O discurso de Franco Rabelo mostra sua intenção de aliar as diretrizes teóricas da criminologia moderna às práticas cotidianas de punição no Ceará por meio de melhorias nos cárceres do estado. Ao mesmo tempo, revela uma série de obstáculos às pretensões elitistas de controlar totalmente os ditos desviantes, os estigmatizados. Apesar disso, desejava-se dar início a uma “campanha coercitiva” a favor “da eliminação da mendicidade e da vagabundagem nas ruas e praças desta cidade; e da proibição dos jogos”, empregando-se meios de regeneração social para que essas pessoas abandonassem “seus maus hábitos, reintegrando-se na civilização e na ordem social, afeiçoado ao trabalho e ao progresso todas as suas energias e estímulos” (Ibid., p. 6).

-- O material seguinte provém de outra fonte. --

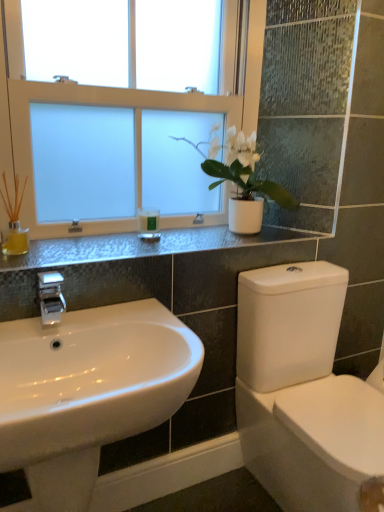 Identify the location of vacant area to the left of silver metallic faucet at left. (24, 327). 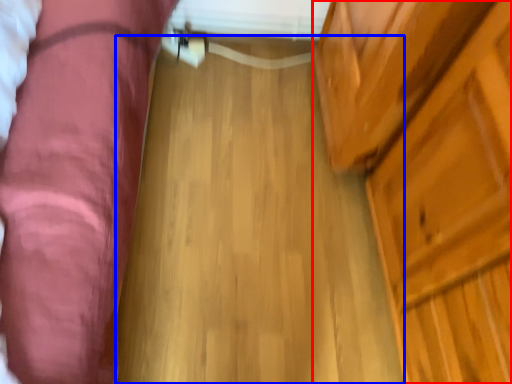 Question: Which point is closer to the camera, dresser (highlighted by a red box) or plank (highlighted by a blue box)?

Choices:
 (A) dresser
 (B) plank

Answer: (A)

No entanto, a implementação dessas medidas de reestruturação do sistema carcerário e até mesmo da atividade policial, a partir das diretrizes oferecidas pelas teorias criminais, demoraram a sair do papel. Além disso, a deposição de Franco Rabelo em 1914 e a seca de 1915 resultaram em grande desorganização administrativa e urbana, somada a uma grande “invasão” de flagelados, que demandou novas formas de contenção desse contingente e estratégias para restringir seus movimentos pela cidade.

Dos abarracamentos nos subúrbios, nas praças e em locais públicos, onde residiam os “flagelados” famintos, sujos e doentes que, para o imaginário elitista, enfeiavam o espaço urbano, passou-se à construção do Campo de Concentração do Alagadiço, com o intuito de preservar o centro de Fortaleza das andanças desses retirantes (NEVES, 2000NEVES, Frederico de Castro. A multidão e a história: Saques e outras ações de massas no Ceará. Rio de Janeiro: Relume Dumará, 2000.). O aumento de fluxo de migrantes gerou problemas na manutenção desse espaço, resultando no aumento da mortalidade e na sua posterior extinção, sem contar com a permanência de retirantes na condição de mendigos, moradores de rua na cidade, que passaram a ser vistos como vadios e criminosos.

A relação entre os flagelados da seca e a cidade foi marcada por conflitos envolvendo uma multidão de retirantes em torno da distribuição de recursos de assistência, acarretando, por vezes, saques e confrontos com a força policial. Essas ações foram interpretadas pela elite dirigente como fruto de uma decadência moral e física, ao ponto de, em 1925, o presidente do Ceará caracterizar as multidões como aglomerações governadas por sentimentos irracionais e propulsoras de “agitações intempestivas e apaixonadas [buscando] promover escândalos, pregar ideias subversivas, negar as nossas virtudes cívicas e o nosso progresso” (ROCHA, 1925ROCHA, José Moreira da. Mensagem dirigida à Assembleia Legislativa do Ceará em 1925 pelo Presidente do Estado Desembargador José Moreira da Rocha. Fortaleza: Typographia Moderna, 1925., p. 31).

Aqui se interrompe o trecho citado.